走り方教室

速く走る5

・地面に足を着く②

地面に足を着く①では、重心と足の位置に着目して話を進めた。今回は、足と地面との関係について話をしようと思う。

足を着くときはバネのように体を使いたい。足を置いた地点から足が移動することなく跳ね返るイメージで走ると無駄が無くなる。

足を前に着く子ども

足を前に着くと、足が前方に滑ってしまうというデメリットがある。グラウンドで走ると、足が地面をこする『ザッ』と音を立てながら進んでいくことになる。自分の力を地面から受けきれずに走ることになるため、スピードが出ない。

足を後ろで蹴る子ども

子どもの脳内では『なるべく前に足を置いて、なるべく後ろで足を蹴れば、ストライドが大きくなる』というイメージがある。そのため、粘って後ろのほうで足を蹴ろうとする行動がみられる。

しかし、後ろのほうで足を蹴ることでデメリットが出てくる。それは、前に足を運ぶことができなくなることだ。重心の下で足が離れた場合に比べ、後ろで足が離れると、前に足を持っていくまでの時間が長くなってしまう。一歩一歩の回転が遅くなるため、走るのも遅くなる。

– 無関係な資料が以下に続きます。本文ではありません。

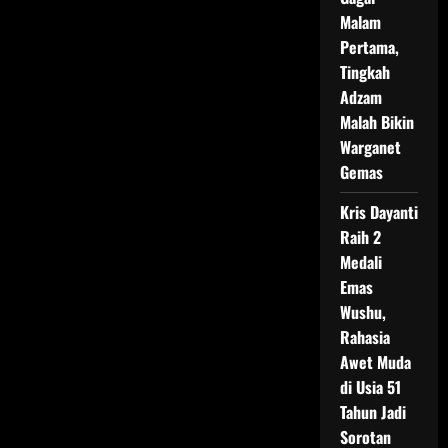
Malam
Pertama,
Tingkah
Adzam
Malah Bikin
Warganet
Gemas
Kris Dayanti
Raih 2
Medali
Emas
Wushu,
Rahasia
Awet Muda
di Usia 51
Tahun Jadi
Sorotan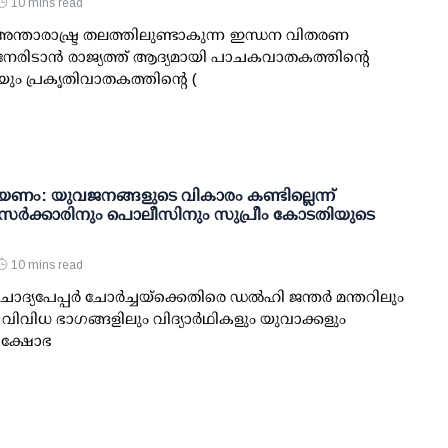
10 mins read
 അന്താരാഷ്ട്ര തലത്തിലുണ്ടാകുന്ന ഇന്ധന വിതരണ
േരിടാന്‍ രാജ്യത്ത് ആദ്യമായി പാചകവാതകത്തിന്റെ
)യും പ്രകൃതിവാതകത്തിന്റെ (
ണം: യുവജനങ്ങളുടെ വികാരം കണ്ടില്ലെന്ന്
; സര്‍ക്കാരിനും പൊലീസിനും സുപ്രീം കോടതിയുടെ
10 mins read
ോദ്യപേപ്പര്‍ ചോര്‍ച്ചയ്ക്കെതിരെ ഡല്‍ഹി ജന്തര്‍ മന്തറിലും
െ വിവിധ ഭാഗങ്ങളിലും വിദ്യാര്‍ഥികളും യുവാക്കളും
്രക്ഷോഭ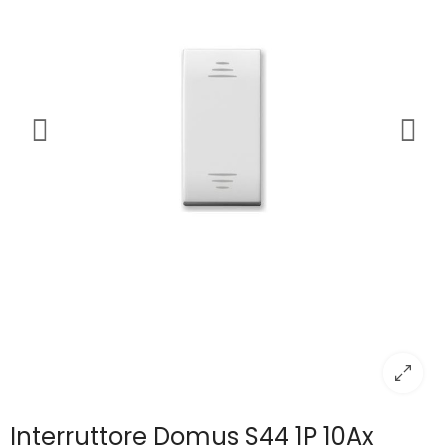
Interruttore Domus S44 1P 10Ax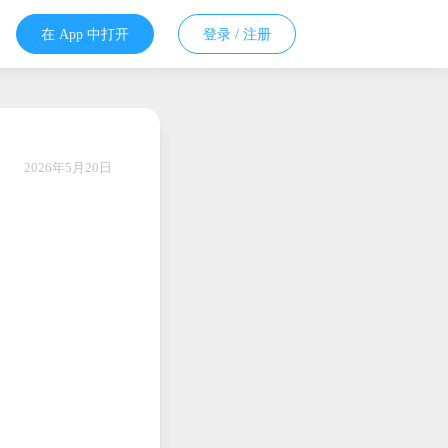
在 App 中打开
登录 / 注册
2026年5月20日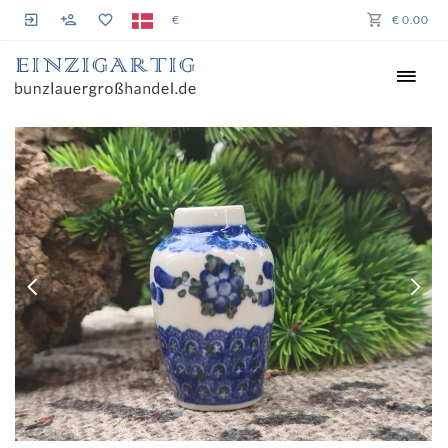
€
€ 0.00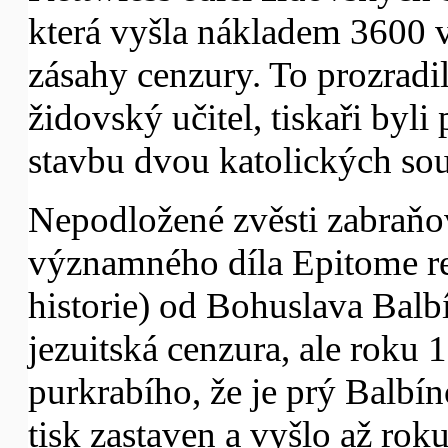
která vyšla nákladem 3600 
zásahy cenzury. To prozrad
židovský učitel, tiskaři byl
stavbu dvou katolických sou
Nepodložené zvěsti zabraňo
významného díla Epitome r
historie) od Bohuslava Balb
jezuitská cenzura, ale roku
purkrabího, že je prý Balbín
tisk zastaven a vyšlo až rok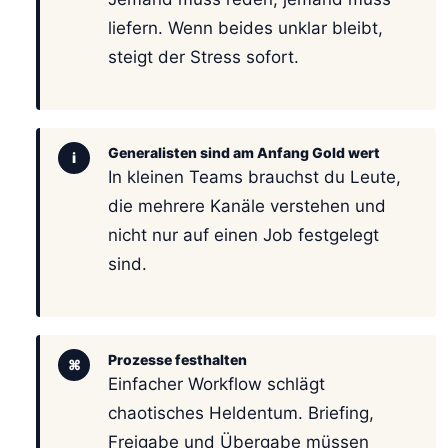
liefern. Wenn beides unklar bleibt,
steigt der Stress sofort.
Generalisten sind am Anfang Gold wert
i
In kleinen Teams brauchst du Leute,
die mehrere Kanäle verstehen und
nicht nur auf einen Job festgelegt
sind.
Prozesse festhalten
⌘
Einfacher Workflow schlägt
chaotisches Heldentum. Briefing,
Freigabe und Übergabe müssen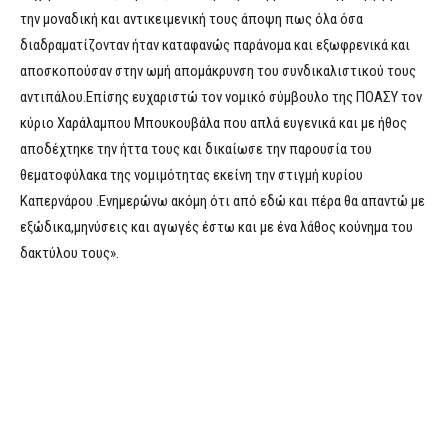
την μοναδική και αντικειμενική τους άποψη πως όλα όσα
διαδραματίζονταν ήταν καταφανώς παράνομα και εξωφρενικά και
αποσκοπούσαν στην ωμή απομάκρυνση του συνδικαλιστικού τους
αντιπάλου.Επίσης ευχαριστώ τον νομικό σύμβουλο της ΠΟΑΣΥ τον
κύριο Χαράλαμπου Μπουκουβάλα που απλά ευγενικά και με ήθος
αποδέχτηκε την ήττα τους και δικαίωσε την παρουσία του
θεματοφύλακα της νομιμότητας εκείνη την στιγμή κυρίου
Καπερνάρου .Ενημερώνω ακόμη ότι από εδώ και πέρα θα απαντώ με
εξώδικα,μηνύσεις και αγωγές έστω και με ένα λάθος κούνημα του
δακτύλου τους».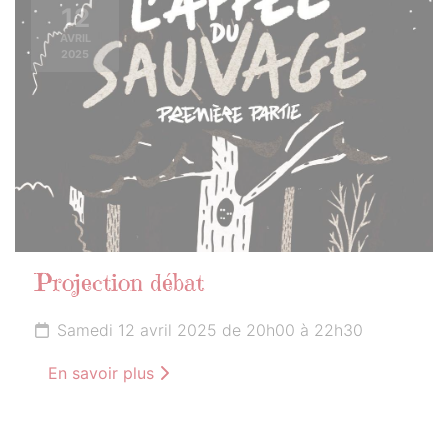
12
AVRIL
2025
Projection débat
Samedi 12 avril 2025 de 20h00 à 22h30
En savoir plus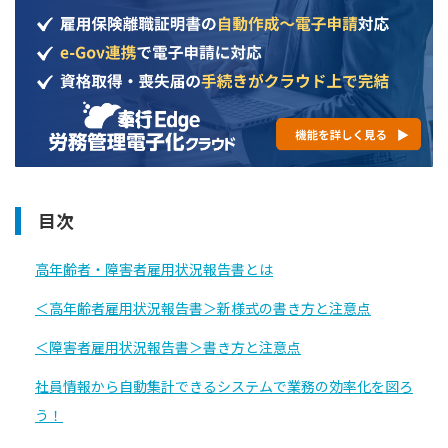
目次
高年齢者・障害者雇用状況報告書とは
＜高年齢者雇用状況報告書＞新様式の書き方と注意点
＜障害者雇用状況報告書＞書き方と注意点
社員情報から自動集計できるシステムで業務の効率化を図ろ
う！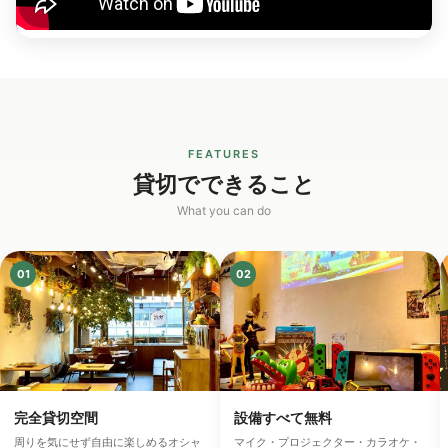
FEATURES
貸切でできること
What you can do
01
02
完全貸切空間
設備すべて無料
周りを気にせず自由に楽しめるオシャ
マイク・プロジェクター・カラオケ・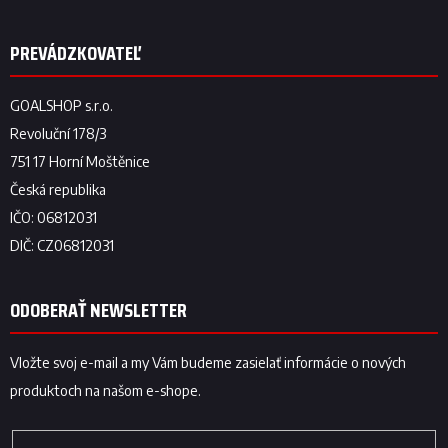
ODOBERAŤ NEWSLETTER
Vložte svoj e-mail a my Vám budeme zasielať informácie o nových
produktoch na našom e-shope.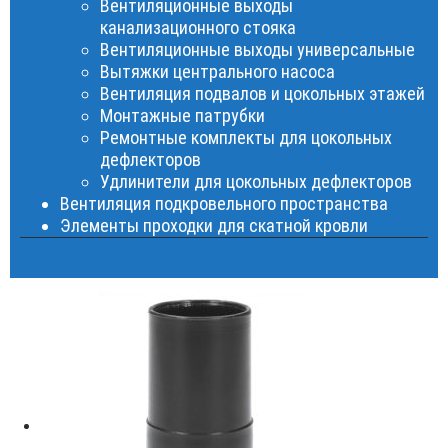
Вентиляционные выходы
канализационного стояка
Вентиляционные выходы универсальные
Вытяжки центрального насоса
Вентиляция подвалов и цокольных этажей
Монтажные патрубки
Ремонтные комплекты для цокольных
дефлекторов
Удлинители для цокольных дефлекторов
Вентиляция подкровельного пространства
Элементы проходки для скатной кровли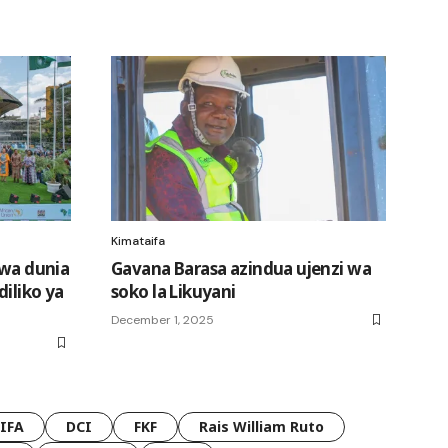
Kimataifa
 wa dunia
Gavana Barasa azindua ujenzi wa
iliko ya
soko la Likuyani
December 1, 2025
FIFA
DCI
FKF
Rais William Ruto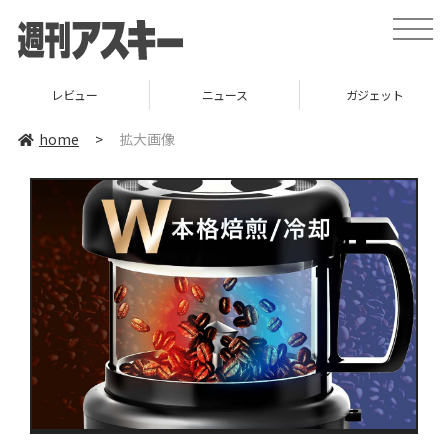
toggle
naviga
レビュー
ニュース
ガジェット
home
>
拡大画像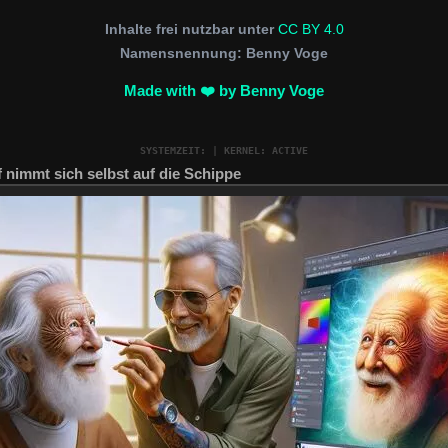
Inhalte frei nutzbar unter
CC BY 4.0
Namensnennung: Benny Voge
Made with ❤️ by
Benny Voge
SYSTEMZEIT:
| KERNEL: ACTIVE
 nimmt sich selbst auf die Schippe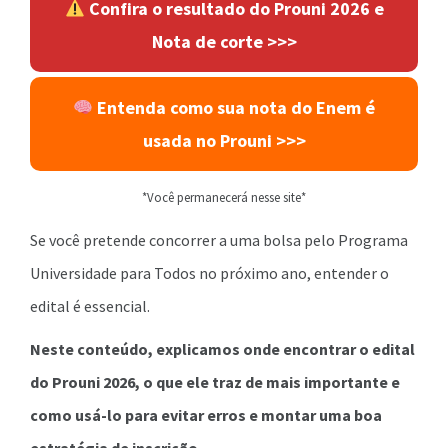
Confira o resultado do Prouni 2026 e
Nota de corte >>>
Entenda como sua nota do Enem é
usada no Prouni
>>>
*Você permanecerá nesse site*
Se você pretende concorrer a uma bolsa pelo Programa
Universidade para Todos no próximo ano, entender o
edital é essencial.
Neste conteúdo, explicamos onde encontrar o edital
do Prouni 2026, o que ele traz de mais importante e
como usá-lo para evitar erros e montar uma boa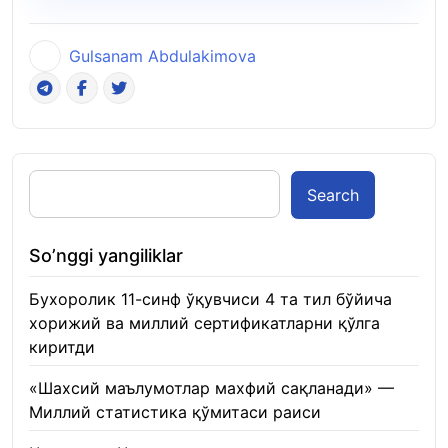
Gulsanam Abdulakimova
Search
So’nggi yangiliklar
Бухоролик 11-синф ўқувчиси 4 та тил бўйича
хорижий ва миллий сертификатларни қўлга
киритди
22.01.2026
«Шахсий маълумотлар махфий сақланади» —
Миллий статистика қўмитаси раиси
22.01.2026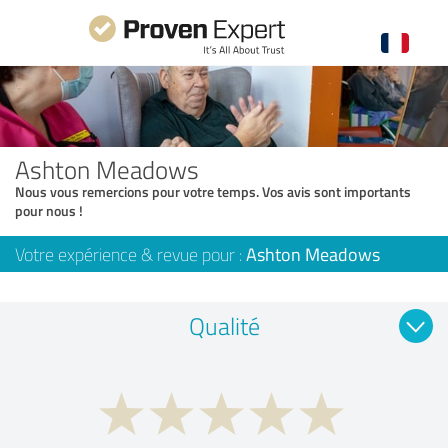
Ashton Meadows
Nous vous remercions pour votre temps. Vos avis sont importants
pour nous !
Votre expérience & revue pour :
Ashton Meadows
Qualité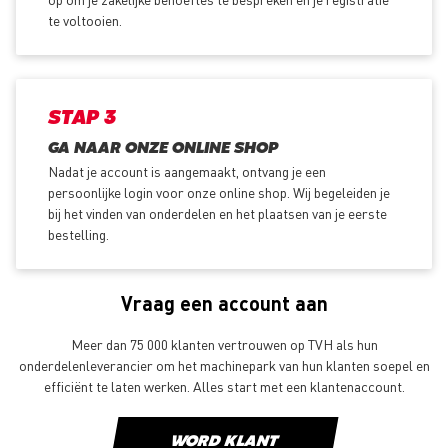
te voltooien.
STAP 3
GA NAAR ONZE ONLINE SHOP
Nadat je account is aangemaakt, ontvang je een
persoonlijke login voor onze online shop. Wij begeleiden je
bij het vinden van onderdelen en het plaatsen van je eerste
bestelling.
Vraag een account aan
Meer dan 75 000 klanten vertrouwen op TVH als hun
onderdelenleverancier om het machinepark van hun klanten soepel en
efficiënt te laten werken. Alles start met een klantenaccount.
WORD KLANT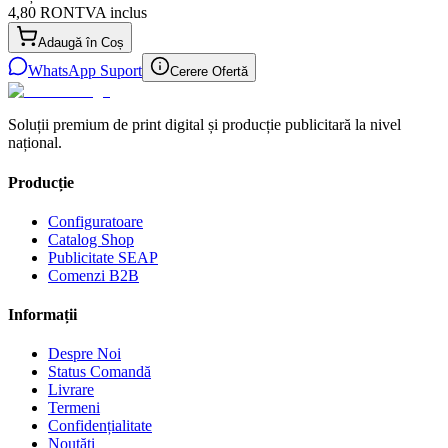
4,80 RON
TVA inclus
Adaugă în Coș
WhatsApp Suport
Cerere Ofertă
Soluții premium de print digital și producție publicitară la nivel
național.
Producție
Configuratoare
Catalog Shop
Publicitate SEAP
Comenzi B2B
Informații
Despre Noi
Status Comandă
Livrare
Termeni
Confidențialitate
Noutăți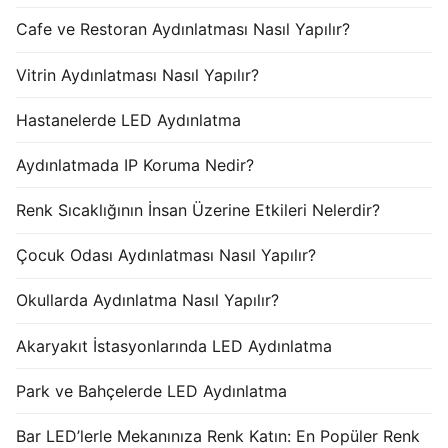
Cafe ve Restoran Aydınlatması Nasıl Yapılır?
Vitrin Aydınlatması Nasıl Yapılır?
Hastanelerde LED Aydınlatma
Aydınlatmada IP Koruma Nedir?
Renk Sıcaklığının İnsan Üzerine Etkileri Nelerdir?
Çocuk Odası Aydınlatması Nasıl Yapılır?
Okullarda Aydınlatma Nasıl Yapılır?
Akaryakıt İstasyonlarında LED Aydınlatma
Park ve Bahçelerde LED Aydınlatma
Bar LED’lerle Mekanınıza Renk Katın: En Popüler Renk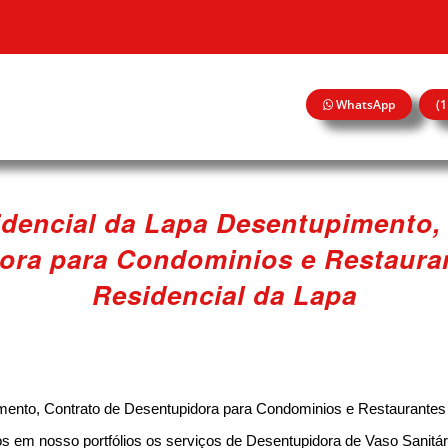
WhatsApp
(
dencial da Lapa Desentupimento,
ora para Condominios e Restaura
Residencial da Lapa
mento, Contrato de Desentupidora para Condominios e Restaurantes 
 em nosso portfólios os serviços de Desentupidora de Vaso Sanitári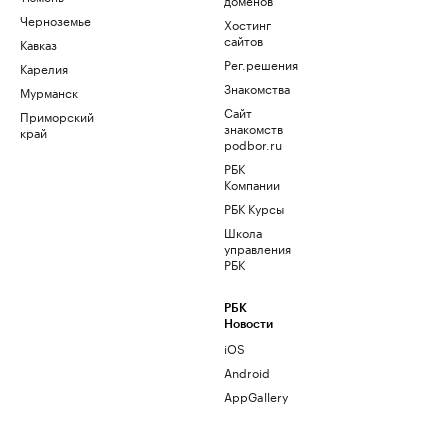
Черноземье
Хостинг
сайтов
Кавказ
Рег.решения
Карелия
Знакомства
Мурманск
Сайт
Приморский
знакомств
край
podbor.ru
РБК
Компании
РБК Курсы
Школа
управления
РБК
РБК
Новости
iOS
Android
AppGallery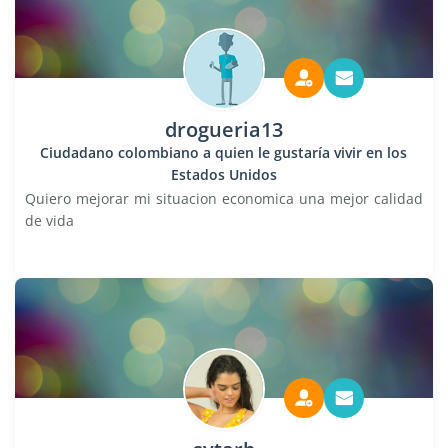
drogueria13
Ciudadano colombiano a quien le gustaría vivir en los
Estados Unidos
Quiero mejorar mi situacion economica una mejor calidad
de vida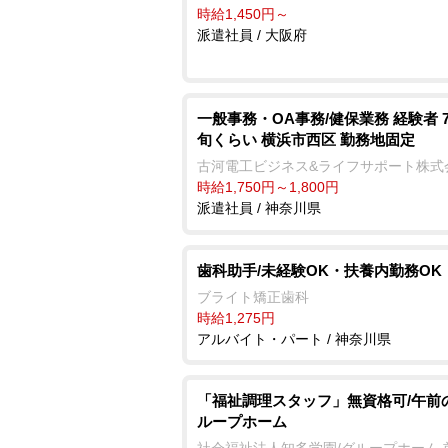
時給1,450円～
派遣社員 / 大阪府
一般事務・OA事務/健保業務 経験者 
旬くらい 横浜市西区 勤務地固定
古河電工ビジネス&ライフサポート株式
時給1,750円～1,800円
派遣社員 / 神奈川県
歯科助手/未経験OK・扶養内勤務OK
ブライト矯正歯科
時給1,275円
アルバイト・パート / 神奈川県
「福祉調理スタッフ」無資格可/午前
ループホーム
社会福祉法人知多学園/グループホーム 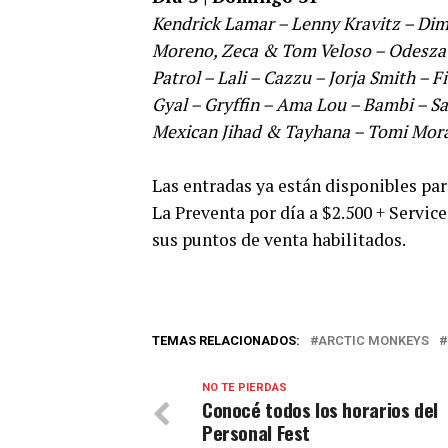
Kendrick Lamar – Lenny Kravitz – Dim
Moreno, Zeca & Tom Veloso – Odesza 
Patrol – Lali – Cazzu – Jorja Smith – 
Gyal – Gryffin – Ama Lou – Bambi – Sa
Mexican Jihad & Tayhana – Tomi Mora
Las entradas ya están disponibles pa
La Preventa por día a $2.500 + Servic
sus puntos de venta habilitados.
TEMAS RELACIONADOS:
ARCTIC MONKEYS
NO TE PIERDAS
Conocé todos los horarios del
Personal Fest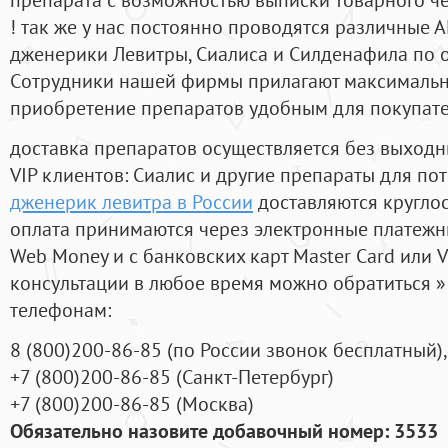
! так же у нас постоянно проводятся различные
дженерики Левитры, Сиалиса и Силденафила по 
Cотрудники нашей фирмы прилагают максимальны
приобретение препаратов удобным для покупат
доставка препаратов осуществляется без выходн
VIP клиентов: Сиалис и другие препараты для пот
дженерик левитра в России
доставляются кругло
оплата принимаются через электронные платежн
Web Money и с банковских карт Master Card или V
консультации в любое время можно обратиться
телефонам:
8
(800
)200-86-85
(
по России звонок бесплатный),
+7
(800
)200-86-85
(
Санкт-Петербург)
+7
(800
)200-86-85
(
Москва)
Обязательно назовите добавочный номер: 3533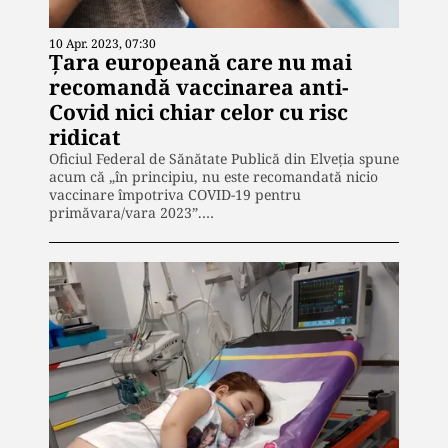
10 Apr. 2023, 07:30
Țara europeană care nu mai
recomandă vaccinarea anti-
Covid nici chiar celor cu risc
ridicat
Oficiul Federal de Sănătate Publică din Elveția spune
acum că „în principiu, nu este recomandată nicio
vaccinare împotriva COVID-19 pentru
primăvara/vara 2023”.…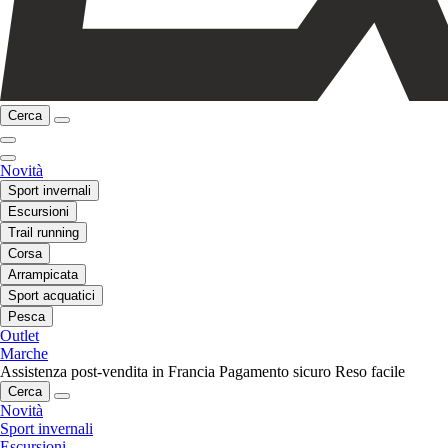
Cerca
Novità
Sport invernali
Escursioni
Trail running
Corsa
Arrampicata
Sport acquatici
Pesca
Outlet
Marche
Assistenza post-vendita in Francia
Pagamento sicuro
Reso facile
Cerca
Novità
Sport invernali
Escursioni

バネを使って走る場合は、どちらかと言えば上下運動が主である。上からピンポン玉を落として、床に跳ねかえる感じ。

後ろで蹴ろうとすると、地面との摩擦を使って走らなければならなくなる。軽い子どもでも20kg以上ある。10kgの米袋を2つ、滑車もなしで滑らせようとしているので、足の筋肉への負担が大きい。短期的な目線では、走っていてスタミナが切れやすい。長期的な目線では、ケガをしやすい走り方であると言える。